Message  Admin le Mer 30 Mar - 10:22


PATRICK BUISSON

Origines et études

Fils d’un ingénieur d’EDF engagé d’abord à l’Action française avant d’adhérer en 1947 au RPF du général de Gaulle[1], Patrick Buisson est élevé dans le culte de Charles Maurras et de l’anticommunisme[2]. Ainsi en 1956, sa mère l’emmène manifester contre l’entrée des chars soviétiques à Budapest.

Son engagement politique débute au lycée où, marqué par la guerre d’Algérie, il refuse de respecter une minute de silence après un attentat meurtrier de l’OAS[1]. Étudiant en histoire à l’université de Nanterre, appréciant notamment Philippe Ariès et Raoul Girardet, il est titulaire d’une licence d’histoire et d’une maîtrise de lettres en 1971. Sous la direction de Girardet, il rédige un mémoire de maîtrise sur le mouvement Algérie française. Durant ses études, il devient vice-président de la Fédération nationale des étudiants de France (FNEF), et s’oppose au Mouvement du 22-Mars en 1968 aux côtés d’Alain Renault[2].

Journaliste politique

Plus analyste que militant politique, Buisson s’éloigne de la politique active dès la fin de ses études et, après quelques années d’enseignement, se tourne vers le journalisme : Minute (1981-1987) dont il devient le correspondant à l’Assemblée nationale puis pendant un an le directeur de rédaction, le Crapouillot, puis Valeurs actuelles, qu’il dirigera pendant six ans avant d’entrer à LCI[1].

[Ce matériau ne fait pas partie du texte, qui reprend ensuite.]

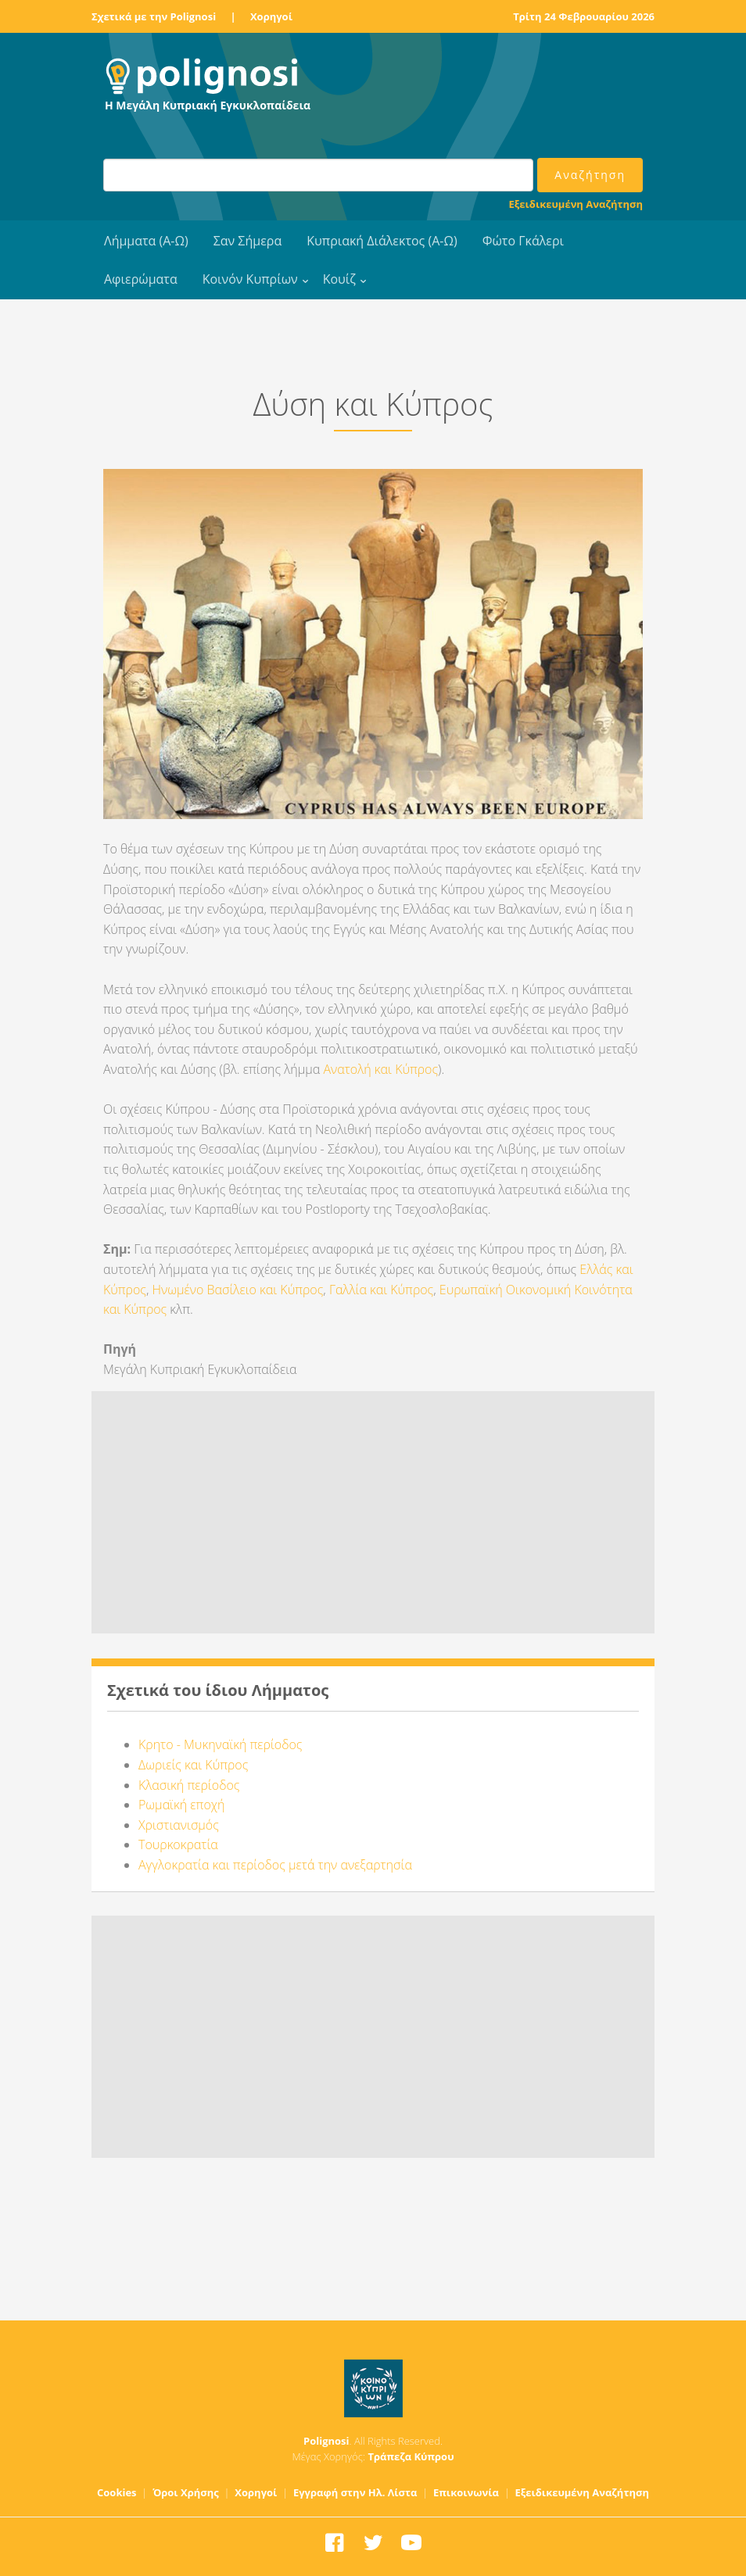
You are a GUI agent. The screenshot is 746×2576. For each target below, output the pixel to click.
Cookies (117, 2492)
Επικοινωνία (466, 2492)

En 1984, il publie avec Pascal Gauchon, ex-rédacteur en chef de Défense de l’Occident et ancien secretaire général du Parti des forces nouvelles, OAS, Histoire de la résistance française en Algérie, livre préfacé par Pierre Sergent, l’un des dirigeants de l’organisation.

Lorsqu’il dirige Minute de 1986 à 1987, il œuvre alors au rapprochement de toutes les droites[1], déclarant que « Le Pen, le RPR et le PR, c’est la droite. Souvent, c’est une feuille de papier à cigarettes qui sépare les électeurs des uns ou des autres »[3]. Selon son analyse, « les électeurs du FN sont pour l’essentiel d’anciens électeurs du RPR déçus par le recentrage et l’évolution pro-européenne de Chirac, pour le reste d’anciens communistes nostalgiques du temps où le PC était conservateur, autoritaire et nationaliste »[1]. Remercié de Minute, il devient directeur de la rédaction générale de Valeurs actuelles en 1987[2]. Conseiller politique[modifier]

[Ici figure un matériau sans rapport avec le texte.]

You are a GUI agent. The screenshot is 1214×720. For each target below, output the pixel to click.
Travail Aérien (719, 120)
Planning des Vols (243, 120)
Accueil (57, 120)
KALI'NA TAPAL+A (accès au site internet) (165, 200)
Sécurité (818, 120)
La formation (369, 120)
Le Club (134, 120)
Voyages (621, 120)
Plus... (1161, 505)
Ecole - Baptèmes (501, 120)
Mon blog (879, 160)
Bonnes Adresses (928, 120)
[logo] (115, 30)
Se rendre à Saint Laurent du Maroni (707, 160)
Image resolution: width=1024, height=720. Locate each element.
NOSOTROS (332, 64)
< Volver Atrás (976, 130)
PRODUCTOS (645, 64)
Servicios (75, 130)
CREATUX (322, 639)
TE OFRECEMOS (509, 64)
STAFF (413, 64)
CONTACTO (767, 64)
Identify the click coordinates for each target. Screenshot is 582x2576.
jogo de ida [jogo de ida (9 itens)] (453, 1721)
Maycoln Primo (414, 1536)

Après quinze ans de presse écrite, il s’oriente vers le conseil aux hommes politiques. Il devient conseiller de Jimmy Goldsmith et de Philippe de Villiers dont il dirige la campagne pour les élections européennes de 1994 et la campagne présidentielle de 1995, en axant les discours vers l’aile droite du RPR par l’affirmation du souverainisme. À la tête de sa société Publifact, il vend ses services à Alain Madelin et François Bayrou[2]. Il lance en 1996 la revue hebdomadaire Politique Opinion en association avec l’ensemble des directeurs des instituts de sondages, et anime à partir de 2000 la page « Opinion » du Figaro. Créateur et animateur de nombreuses émissions politiques sur LCI dont Le Club de l’opinion (1997-2000), Politoscopie (1999- 2000) puis 100% Politique (à partir de 2001), en compagnie de David Pujadas. Créateur et animateur de Un livre, un débat en 2003 puis de Questions qui fâchent (à partir de 2005). Entre 2005 et 2007, il co-anime ensuite l’émission hebdomadaire sur LCI intitulée Politiquement Show, et assure également l’émission Questions qui fâchent avec Michel Field.

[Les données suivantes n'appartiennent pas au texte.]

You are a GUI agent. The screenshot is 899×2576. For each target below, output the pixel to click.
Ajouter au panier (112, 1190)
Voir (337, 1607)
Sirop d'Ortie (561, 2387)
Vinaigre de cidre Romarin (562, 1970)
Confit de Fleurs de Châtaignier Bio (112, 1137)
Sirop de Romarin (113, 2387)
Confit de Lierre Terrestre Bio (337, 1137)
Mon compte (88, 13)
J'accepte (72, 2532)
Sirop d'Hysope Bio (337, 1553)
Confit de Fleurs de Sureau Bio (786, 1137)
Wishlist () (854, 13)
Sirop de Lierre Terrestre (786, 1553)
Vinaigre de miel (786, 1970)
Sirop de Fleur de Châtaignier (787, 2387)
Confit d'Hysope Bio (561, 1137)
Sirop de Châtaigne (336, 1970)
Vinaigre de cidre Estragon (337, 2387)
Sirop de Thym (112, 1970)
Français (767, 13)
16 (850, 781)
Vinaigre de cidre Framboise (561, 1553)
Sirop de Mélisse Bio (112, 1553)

Ayant prédit la victoire du « non » à 55% au référendum français sur le traité constitutionnel européen, il est approché par Nicolas Sarkozy en 2005, alors ministre de l’Intérieur, qui en fait un de ses proches conseillers, équilibrant le gaullisme social d’Henri Guaino, rédacteur des principaux discours de sa campagne présidentielle[2]. Sans poste officiel à l’Élysée, à sa demande, il demeure cependant un collaborateur très écouté du nouveau président de la République, et quitte l’antenne de LCI[4]. Dès lors, Patrick Buisson guide les choix de Nicolas Sarkozy, notamment sur la création du ministère de l’Identité nationale (et de l’immigration)[5] ou encore dans la conquête du vote Front national via l’élaboration d’un discours sécuritaire ad hoc[6]. À la tête du cabinet Publifact, Patrick Buisson a facturé en 2008 à l’Élysée un total de 130 autres factures pour des conseils, dont une quinzaine de sondages réalisés par OpinionWay et publiés par Le Figaro et LCI, pour un prix de 392 288 euros. Selon la Cour des comptes, le total de ses prestations a atteint la somme de 1,5 million d’euros pour l’année 2008[7]. Le 23 juillet le PS demande la création d’une commission d’enquête[8].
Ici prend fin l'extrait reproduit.